Centrality Analysis Examples¶

Use various centrality measures to analyze graph structure and identify important nodes.

Example 1: Comparing Centrality Measures¶

Different centrality measures capture different notions of "importance". Comparison:

import pygraphina as pg

# Create a small network with interesting structure
g = pg.PyGraph()
nodes = [g.add_node(i) for i in range(10)]

# Create a hub-and-spoke structure with some cross-connections
hub = 0
for i in range(1, 6):
    g.add_edge(hub, i, 1.0)

# Add a chain
for i in range(6, 9):
    g.add_edge(i, i + 1, 1.0)

# Connect hub to chain
g.add_edge(hub, 6, 1.0)

# Add some cross-connections
g.add_edge(1, 2, 1.0)
g.add_edge(3, 4, 1.0)

# Calculate different centrality measures
degree = pg.centrality.degree(g)
pagerank = pg.centrality.pagerank(g, 0.85, 100, 1e-6)
betweenness = pg.centrality.betweenness(g, True)
closeness = pg.centrality.closeness(g)

# Print comparison
print("Node  Degree  PageRank  Betweenness  Closeness")
print("-" * 50)
for node in range(5):  # First 5 nodes
    print(f"{node:4d}  {degree[node]:6}  "
          f"{pagerank[node]:8.4f}  "
          f"{betweenness[node]:11.4f}  "
          f"{closeness[node]:9.4f}")

Identify the most influential users in a social network:

import pygraphina as pg

# Create a social network
social = pg.PyDiGraph()

# Add users and follower relationships
users = {
    "alice": social.add_node(1),
    "bob": social.add_node(2),
    "charlie": social.add_node(3),
    "david": social.add_node(4),
    "eve": social.add_node(5),
    "frank": social.add_node(6),
    "grace": social.add_node(7),
    "henry": social.add_node(8),
}

# Add follow relationships (directed edges)
follows = [
    ("bob", "alice"),      # Bob follows Alice
    ("charlie", "alice"),
    ("david", "alice"),
    ("eve", "bob"),
    ("frank", "bob"),
    ("grace", "charlie"),
    ("henry", "charlie"),
    ("alice", "charlie"),
    ("bob", "david"),
    ("charlie", "eve"),
]

for follower, followee in follows:
    social.add_edge(users[follower], users[followee], 1.0)

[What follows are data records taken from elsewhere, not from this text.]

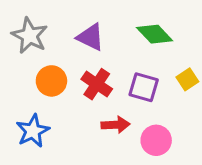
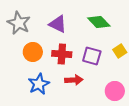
red cross: (97, 84) -> (62, 54), turned -30
blue star: (33, 131) -> (39, 84), moved
pink circle: (156, 140) -> (115, 91), moved

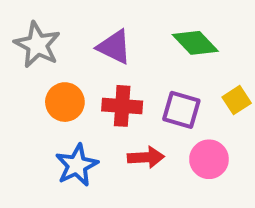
pink circle: (115, 91) -> (209, 159), moved

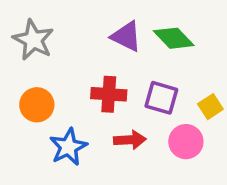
purple triangle: (114, 47) -> (126, 36), moved
yellow square: (237, 100) -> (210, 107), moved
orange circle: (65, 102) -> (37, 105), moved

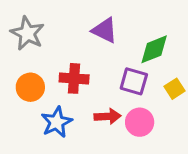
green diamond: (174, 38) -> (154, 49), moved, turned -68
red cross: (109, 94) -> (74, 78), moved
pink circle: (186, 142) -> (140, 122), moved

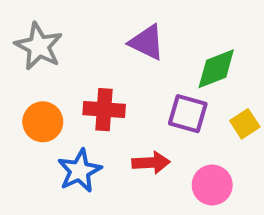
pink circle: (140, 122) -> (212, 185), moved

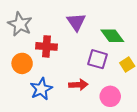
purple triangle: (147, 42) -> (76, 22), turned 30
green diamond: (216, 69) -> (112, 36), turned 75
red cross: (104, 110) -> (47, 46), moved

# Calculate influence using PageRank
influence = pg.centrality.pagerank(social, 0.85, 100, 1e-6)

# Rank users by influence
ranked = sorted(
    [(name, influence[uid]) for name, uid in users.items()],
    key=lambda x: x[1],
    reverse=True
)

print("Influence Ranking (PageRank):")
for rank, (name, score) in enumerate(ranked, 1):
    followers = social.in_degree(users[name])
    print(f"{rank}. {name:8s}: {score:.4f} ({followers} followers)")

# Find connectors (high betweenness)
betweenness = pg.centrality.betweenness(social, True)
connector = max(users.items(), key=lambda x: betweenness[x[1]])
print(f"\nKey Connector: {connector[0]}")

Example 3: Identifying Bridges in a Communication Network¶

Find nodes that connect different parts of the network:

import pygraphina as pg

# Create a network with distinct communities
network = pg.PyGraph()
nodes = [network.add_node(i) for i in range(15)]

# Community 1 (densely connected)
for i in range(0, 5):
    for j in range(i + 1, 5):
        network.add_edge(i, j, 1.0)

# Community 2 (densely connected)
for i in range(10, 15):
    for j in range(i + 1, 15):
        network.add_edge(i, j, 1.0)

# Bridge nodes
bridge1 = 5
bridge2 = 9

# Connect communities through bridges
network.add_edge(2, bridge1, 1.0)
network.add_edge(bridge1, 6, 1.0)
network.add_edge(6, 7, 1.0)
network.add_edge(7, 8, 1.0)
network.add_edge(8, bridge2, 1.0)
network.add_edge(bridge2, 11, 1.0)

# Calculate betweenness centrality
betweenness = pg.centrality.betweenness(network, True)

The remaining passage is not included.